Gest is afraid of little, he suggests, but when I ask him if anything does scare him, given his role as the “Nightmare on Lime Street”, he laughs: “Ask me that after the opening night.”
He is disarmingly honest when discussing his nerves about the show, which he agreed to almost on a whim when Royal Court chief executive Kevin Fearon offered it to him in front of a queue of autograph hunters outside the theatre.
“It sounds all good until you start rehearsing and you go ‘oh my god, what did you get into?’,” he admits.
“It’s a big committment because you’ve got so many lines to learn and then all of a sudden I’m with a choreographer learning steps. It takes an hour and 20 minutes to put the prosthetics and the make-up on and about an hour to take it all off afterwards. I never realised!
“I think I’m a little shocked at all of it.”

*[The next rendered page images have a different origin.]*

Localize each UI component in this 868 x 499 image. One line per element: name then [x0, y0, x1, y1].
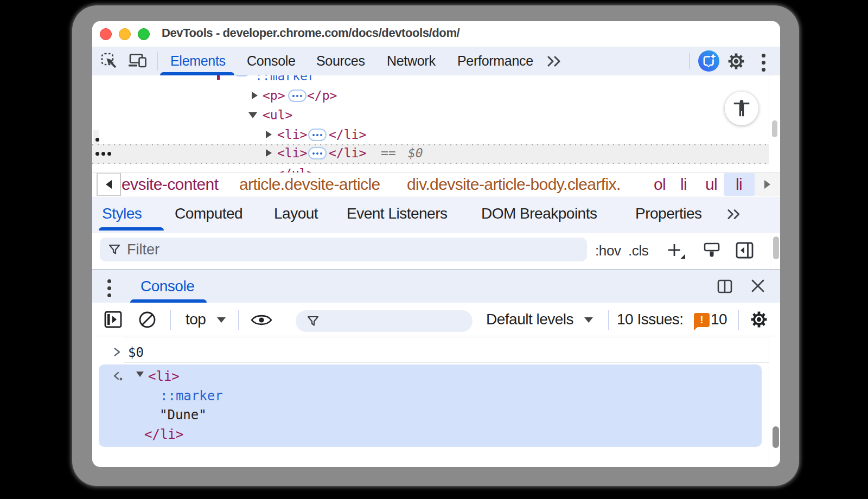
- close-window-button[interactable]: [100, 28, 112, 40]
- expand-badge-icon[interactable]: [308, 129, 327, 141]
- console-scrollbar-thumb[interactable]: [773, 426, 779, 448]
- toolbar-separator: [738, 310, 739, 330]
- accessibility-fab[interactable]: [725, 92, 758, 125]
- breadcrumb-item[interactable]: article.devsite-article: [239, 173, 380, 196]
- console-node-pseudo[interactable]: ::marker: [160, 386, 223, 406]
- console-sidebar-icon[interactable]: [104, 311, 122, 328]
- tab-styles[interactable]: Styles: [102, 197, 142, 231]
- message-separator: [124, 337, 769, 337]
- minimize-window-button[interactable]: [119, 28, 131, 40]
- styles-filter-row: Filter :hov .cls: [92, 233, 780, 268]
- disclosure-down-icon[interactable]: [248, 112, 257, 118]
- console-node-text[interactable]: "Dune": [159, 405, 207, 425]
- dock-sidebar-icon[interactable]: [736, 242, 754, 259]
- ai-assistance-icon[interactable]: [698, 50, 719, 72]
- toolbar-separator: [238, 310, 239, 330]
- chevron-left-icon: [106, 180, 112, 189]
- drawer-tab-console[interactable]: Console: [141, 270, 194, 303]
- window-title: DevTools - developer.chrome.com/docs/dev…: [162, 26, 459, 40]
- tree-row-li2-selected[interactable]: <li> </li> == $0: [92, 144, 769, 164]
- disclosure-right-icon[interactable]: [266, 149, 272, 157]
- tab-properties[interactable]: Properties: [635, 197, 702, 231]
- breadcrumb-bar: evsite-content article.devsite-article d…: [92, 172, 780, 196]
- console-evaluated-expression[interactable]: $0: [128, 345, 144, 360]
- tree-row-li1[interactable]: <li> </li>: [92, 125, 769, 144]
- selection-dotted-border: [92, 144, 769, 145]
- tab-layout[interactable]: Layout: [274, 197, 318, 231]
- context-selector[interactable]: top: [186, 303, 206, 336]
- devtools-window: DevTools - developer.chrome.com/docs/dev…: [92, 21, 780, 467]
- tag-close: </li>: [329, 125, 366, 144]
- row-edge-dot: [107, 152, 111, 156]
- styles-filter-input[interactable]: Filter: [100, 238, 587, 261]
- console-result-selection[interactable]: <li> ::marker "Dune" </li>: [99, 364, 762, 447]
- chevron-right-icon: [764, 180, 770, 189]
- expand-badge-icon[interactable]: [308, 147, 327, 159]
- expand-badge-icon[interactable]: [288, 89, 307, 102]
- toggle-class-button[interactable]: .cls: [628, 233, 648, 268]
- toggle-hover-button[interactable]: :hov: [595, 233, 621, 268]
- issues-count: 10: [711, 303, 727, 336]
- tab-performance[interactable]: Performance: [457, 47, 533, 75]
- chevron-down-icon: [217, 317, 226, 323]
- tree-row-p[interactable]: <p> </p>: [92, 86, 769, 105]
- log-levels-selector[interactable]: Default levels: [486, 303, 573, 336]
- breadcrumb-item[interactable]: evsite-content: [122, 173, 218, 196]
- styles-scrollbar-thumb[interactable]: [773, 236, 779, 259]
- close-drawer-icon[interactable]: [751, 279, 765, 293]
- console-node-open[interactable]: <li>: [148, 367, 180, 386]
- filter-placeholder: Filter: [127, 238, 159, 261]
- main-menu-kebab-icon[interactable]: [762, 54, 765, 72]
- new-style-rule-icon[interactable]: [667, 243, 686, 259]
- console-node-close[interactable]: </li>: [144, 425, 183, 444]
- breadcrumb-item[interactable]: ol: [654, 173, 666, 196]
- settings-gear-icon[interactable]: [727, 53, 745, 70]
- breadcrumb-item-selected[interactable]: li: [736, 173, 742, 196]
- split-panel-icon[interactable]: [717, 279, 732, 293]
- filter-funnel-icon: [108, 244, 120, 255]
- live-expression-eye-icon[interactable]: [249, 314, 274, 327]
- zoom-window-button[interactable]: [138, 28, 150, 40]
- tree-scrollbar-thumb[interactable]: [772, 120, 777, 137]
- drawer-menu-kebab-icon[interactable]: [107, 279, 111, 297]
- more-tabs-icon[interactable]: [547, 56, 565, 67]
- console-filter-input[interactable]: [296, 310, 473, 332]
- disclosure-right-icon[interactable]: [252, 92, 258, 99]
- rendering-brush-icon[interactable]: [704, 242, 720, 260]
- tree-row-ul[interactable]: <ul>: [92, 105, 769, 125]
- breadcrumb-item[interactable]: div.devsite-article-body.clearfix.: [407, 173, 621, 196]
- tab-elements[interactable]: Elements: [170, 47, 226, 75]
- issues-badge-icon[interactable]: !: [694, 313, 710, 327]
- device-toolbar-icon[interactable]: [129, 54, 147, 68]
- breadcrumb-next-button[interactable]: [755, 173, 780, 196]
- console-scrollbar-track: [769, 336, 769, 467]
- elements-tree: ::marker <p> </p> <ul> <li> </li>: [92, 75, 780, 172]
- tag-close: </ul>: [277, 164, 314, 172]
- disclosure-right-icon[interactable]: [266, 131, 272, 138]
- more-panes-icon[interactable]: [727, 209, 744, 220]
- screenshot-stage: DevTools - developer.chrome.com/docs/dev…: [0, 0, 868, 499]
- tag-open: <li>: [277, 143, 307, 163]
- tab-console[interactable]: Console: [247, 47, 296, 75]
- breadcrumb-item[interactable]: ul: [705, 173, 717, 196]
- tab-dom-breakpoints[interactable]: DOM Breakpoints: [481, 197, 597, 231]
- breadcrumb-item[interactable]: li: [680, 173, 687, 196]
- disclosure-down-icon[interactable]: [136, 372, 144, 377]
- row-edge-dot: [95, 152, 99, 156]
- tab-network[interactable]: Network: [387, 47, 436, 75]
- tab-event-listeners[interactable]: Event Listeners: [347, 197, 448, 231]
- expand-badge-icon[interactable]: [232, 75, 251, 76]
- tab-computed[interactable]: Computed: [175, 197, 242, 231]
- tree-row-marker[interactable]: ::marker: [92, 75, 769, 86]
- breadcrumb-prev-button[interactable]: [97, 172, 121, 196]
- inspect-element-icon[interactable]: [101, 53, 117, 69]
- issues-counter-label[interactable]: 10 Issues:: [617, 303, 684, 336]
- title-bar: DevTools - developer.chrome.com/docs/dev…: [92, 21, 780, 47]
- console-messages: $0 <li> ::marker "Dune" </li>: [92, 336, 780, 467]
- clear-console-icon[interactable]: [138, 311, 156, 329]
- toolbar-separator: [170, 310, 171, 330]
- filter-funnel-icon: [307, 316, 319, 327]
- tab-sources[interactable]: Sources: [316, 47, 365, 75]
- console-settings-gear-icon[interactable]: [750, 311, 768, 328]
- tree-row-ul-close[interactable]: </ul>: [92, 164, 769, 172]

Nightmare on Lime Street is the Royal Court’s fourth consecutive Christmas play from the pen of Liverpool writer Fred Lawless, with a cast that includes soap and stage musicals star Michael Starke and Holby City’s Mark Moraghan: “They love to hear the funny stories about Hollywood and me producing Frank Sinatra and Elizabeth Taylor and Jimmy Stewart. I love hearing about Brookside.”
Until his appearance on I’m a Celebrity. . . Get Me Out of Here in 2006, Gest was best known, at least in this country, as Liza Minelli’s ex-husband. Their marriage was a period when he “used to wear those stupid dark glasses because I was so nervous, I looked like I was with the mafia” and when they would eat at Toby carveries on trips to England “because we loved turkey and stuffing and the fact you can get as much as you want”.

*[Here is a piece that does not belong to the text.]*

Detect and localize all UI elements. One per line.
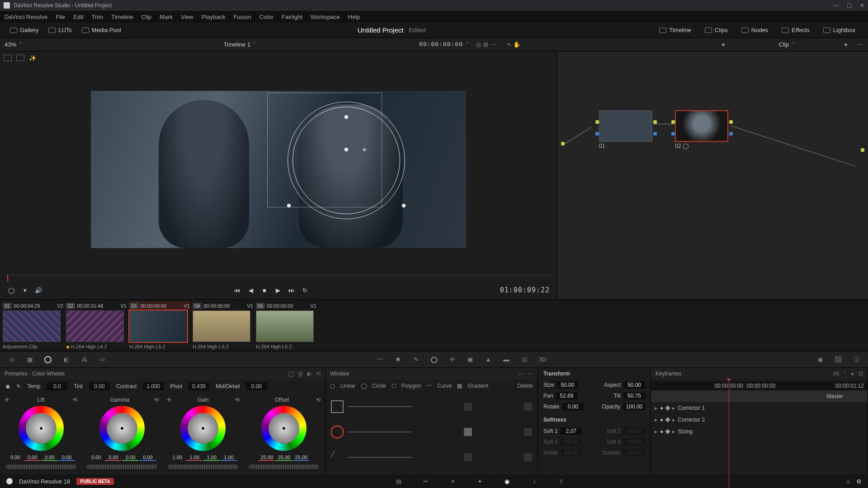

With a farm in York, on which he keeps a 6ft python and a bearded dragon, Gest was made for jungle life, he says: “I could have stayed there forever. I love camping out, I’ve always loved insects.”
He finished fourth but left the show with a new fanbase and the offer of three prime time TV shows, taking him from behind the scenes producing into the limelight.
“I don’t need Beverly Hills or have to be in London at a £500 dinner to prove who I am,” he says of swapping his glitzy showbiz lifestyle for a flat in Sefton Park, where he strolls for a mile each day, greeting friendly passersby in “my bad Dick Van Dyke English accent that’s never going to change”.
With his voice to look after, there’ll be no partying – “Oh can’t. Not at 59-years-old” – and he is also very worried about the potential effects of a British winter on his vocal cords.
After the seven-week run at the Royal Court closes, he’ll be back to the theatre in February for five performances of his star-packed Soul Spectacular, and there’s the screening of his new TV series with Kerry Katona – Certifiably Nuts! – to look forward to: “It’s very funny. It’s like I Love Lucy and you’ll see her in a whole different light.”
Plus there’s his ongoing fundraising work – Gest has raised millions of dollars for charitable causes, including several in Merseyside: “I look at what they’re doing and what they’re helping. If someone with cancer wanted to meet me and was dying I would certainly go and see the person if I could.”
And after that?
“I wouldn’t be surprised if in the next 10 years I would do charitable work in Africa or a Third World country,” he muses.
“I might write novels. I thought about it the other night. My plate is pretty full for someone who’s 18. Did you write that down? Not 59. . . 18.”
A NIGHTMARE on Lime Street is at the Royal Court from November 23 to January 12, 2013. David Gest’s Soul Spectacular is at the same venue, February 6-9, 2013.